Bu gösterilere destek veren muhalefet partileri Başbakan Paşinyan’ı görevden uzaklaştırma sürecini başlattıklarını duyursalar da bu konuda mecliste uzlaşı sağlayabilecek yeterli sayıda milletvekiline ulaşamamaları sebebiyle nihayete varmamıştır. İktidardaki Sivil Sözleşme Partisi, Başpiskopos Bagrat'ın ültimatomlarına yönelik ‘Bagrat'a cevabımız; Ermenistan Cumhuriyeti'nin seçilmiş Başbakanı Nikol Paşinyan’dır. Yaşasın demokratik ve egemen Ermenistan Cumhuriyeti.’ açıklamalarıyla karşılık vermiştir.

Ermenistan Dışişleri Bakanı Ararat Mirzoyan geçtiğimiz haftalarda barış anlaşmasına ilişkin yaptığı açıklamada, ‘Ermenistan, (Azerbaycan ile) barış anlaşmasına olumlu bakıyor. Bu, çok şeffaf bir süreç. Bir aylık yoğun çalışmayla bu süreci tamamlayıp Azerbaycan'la bu önemli anlaşmayı imzalayabiliriz.’ ifadelerini kullanmıştır.

Değerlendirme

Ermenistan’daki klanlaşan hareket barış sürecini tehdit etmekte ve esasen yeni bir savaşın başlamasını istemektedir. Taşnak Ermenilerinin temel ideoloji ve amaçlarına bakıldığında sözde Ermeni Soykırımı'nın tanınması, Azerbaycan’dan tazminat talepleri ve Karabağ'ın Ermenistan ile entegrasyonu ön plana çıkmaktadır. Barış sürecini kesin suretle kabul etmeyen bu zihniyetin barışçıl bir eksene kaynaması kısa vadede mümkün görülmemekle birlikte, Paşinyan’ın iktidardan indirilmesi için silahlanarak iç savaş çıkaracak bir potansiyele sahip olması da dikkat edilmesi gereken önemli bir husustur.  Ancak gelinen noktada; Başbakan Paşinyan 7 Aralık 2023 tarihinde iki devlet tarafından yayınlanan ortak bildiriyle normalleşme sürecinde başlayan olumlu havayı, muhalefete rağmen sürdürmeye kararlı.

Azerbaycan ve Ermenistan arasındaki barış süreci, birçok zorlukla karşı karşıya olmasına rağmen, sürdürülebilir bir barışın tesis edilmesi açısından büyük önem taşımaktadır.

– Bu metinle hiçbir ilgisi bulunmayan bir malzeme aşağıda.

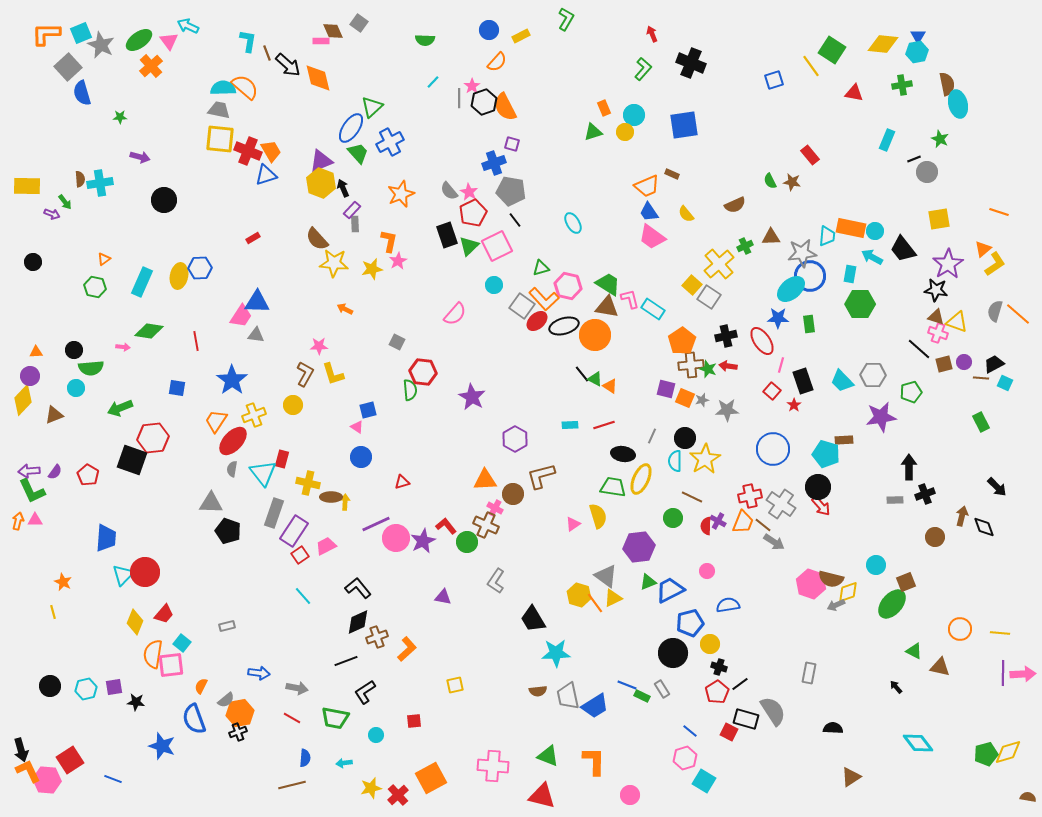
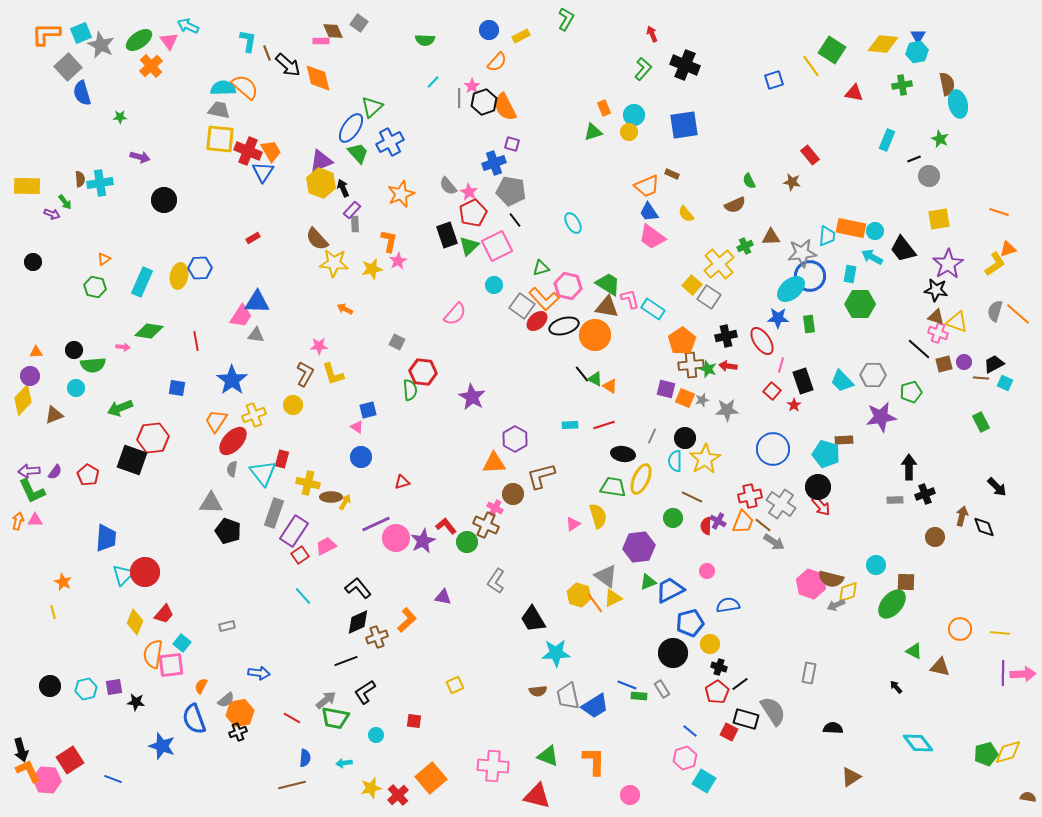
black cross at (691, 63): moved 6 px left, 2 px down
yellow circle at (625, 132): moved 4 px right
gray circle at (927, 172): moved 2 px right, 4 px down
blue triangle at (266, 175): moved 3 px left, 3 px up; rotated 40 degrees counterclockwise
green semicircle at (770, 181): moved 21 px left
gray semicircle at (449, 191): moved 1 px left, 5 px up
orange triangle at (983, 249): moved 25 px right; rotated 24 degrees clockwise
green semicircle at (91, 368): moved 2 px right, 3 px up
orange triangle at (485, 480): moved 9 px right, 17 px up
yellow arrow at (345, 502): rotated 28 degrees clockwise
brown square at (906, 582): rotated 24 degrees clockwise
orange L-shape at (407, 649): moved 29 px up
yellow square at (455, 685): rotated 12 degrees counterclockwise
gray arrow at (297, 688): moved 29 px right, 12 px down; rotated 50 degrees counterclockwise
green rectangle at (642, 696): moved 3 px left; rotated 21 degrees counterclockwise
red square at (414, 721): rotated 14 degrees clockwise
orange square at (431, 778): rotated 12 degrees counterclockwise
red triangle at (542, 796): moved 5 px left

Paşinyan, Ermenistan'daki milliyetçi grupların barış sürecini engelleyici baskılarına karşı, istikrarlı ve kararlı bir dış politika izlenmesi gerekmektedir. Karşılıklı güvenin inşa edilmesi, ekonomik ve sosyal iş birliklerinin artırılması, Azerbaycan ve Ermenistan arasındaki barış sürecinin sağlanmasında kritik rol oynayacak ve her iki ülkenin de faydasına olacaktır.